Decision matrix: Ciklum vs Cognizant
| Your situation | Recommended choice |
|---|---|
| You need full-ownership delivery on a defined project scope | Both offer fixed-price models |
| You need a large dedicated team for an ongoing programme | Ciklum |
| Your budget is at the lower end | Ciklum |
| You need specialist depth in a specific vertical | Ciklum |
| You need staff augmentation or team extension | Neither; consider alternatives that offer staff aug |
| You need consulting before committing to a build | Cognizant |
Use case fit: Ciklum vs Cognizant
| Use case | Ciklum fit | Cognizant fit | Winner |
|---|---|---|---|
| Generative AI features integrated into large enterprise digital products | Strong | Limited | Ciklum |
| ML-powered personalisation for consumer-facing applications at scale | Strong | Limited | Ciklum |
| Legacy data system modernisation with ML capability build-out for global banks | Limited | Strong | Cognizant |
| Enterprise AI transformation within large IT modernisation contracts | Strong | Strong | Both equally |
| Fixed-price build | Limited | Limited | Both equally |
| Staff augmentation | Limited | Limited | Both equally |
Verdict: Ciklum vs Cognizant
Ciklum (3.6/5) is the stronger overall choice for most Machine Learning Development projects. 4,000-person Experience Engineering firm with 250+ enterprise clients and generative AI delivery integrated into large product programmes. It is best for global enterprises seeking AI features embedded in large-scale digital product programmes with Experience Engineering focus.

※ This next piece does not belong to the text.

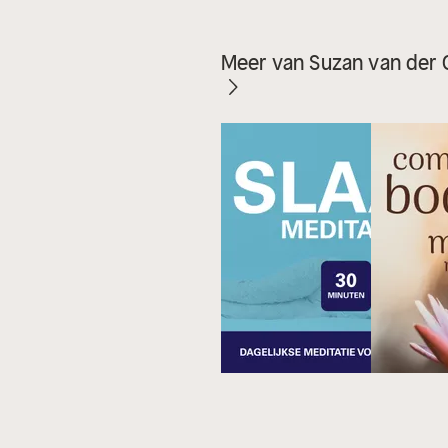
Meer van Suzan van der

Cognizant (3.5/5) is the better choice when global enterprises modernising legacy data systems and needing ML capabilities integrated into large-scale IT transformation programmes. If your situation matches those criteria, Cognizant is a competitive option.
Related comparisons
Ciklum vs Cognizant FAQ
Is Ciklum better than Cognizant?
Ciklum (3.6/5) scores higher overall, but "better" depends on your use case. Ciklum is better for global enterprises seeking AI features embedded in large-scale digital product programmes with Experience Engineering focus. Cognizant is better for global enterprises modernising legacy data systems and needing ML capabilities integrated into large-scale IT transformation programmes.
How do Ciklum and Cognizant differ in pricing?
Ciklum uses dedicated team, t&m pricing with a minimum engagement of $100K. Cognizant uses t&m, dedicated team, managed services pricing with a minimum engagement of $500K+. Neither firm publishes a full rate card; a discovery call is required for project-specific quotes.
Which is better for enterprise: Ciklum or Cognizant?
Cognizant is the larger team and typically the better enterprise-scale choice. For very large programmes, verify team size and compliance coverage directly with each company before shortlisting.
What are the main differences between Ciklum and Cognizant?
Ciklum's primary differentiator is: 4,000-person experience engineering firm with 250+ enterprise clients and generative ai delivery integrated into large product programmes. Cognizant's primary differentiator is: 330,000-person it services firm combining ml engineering with legacy data modernisation for global enterprise digital transformation programmes. They also differ in team size (4,000+ vs 330,000+), minimum engagement ($100K vs $500K+), and primary industries served (Fintech, Healthcare vs Fintech, Healthcare).
Last reviewed: July 2026. Verify all details directly with each company before making a decision.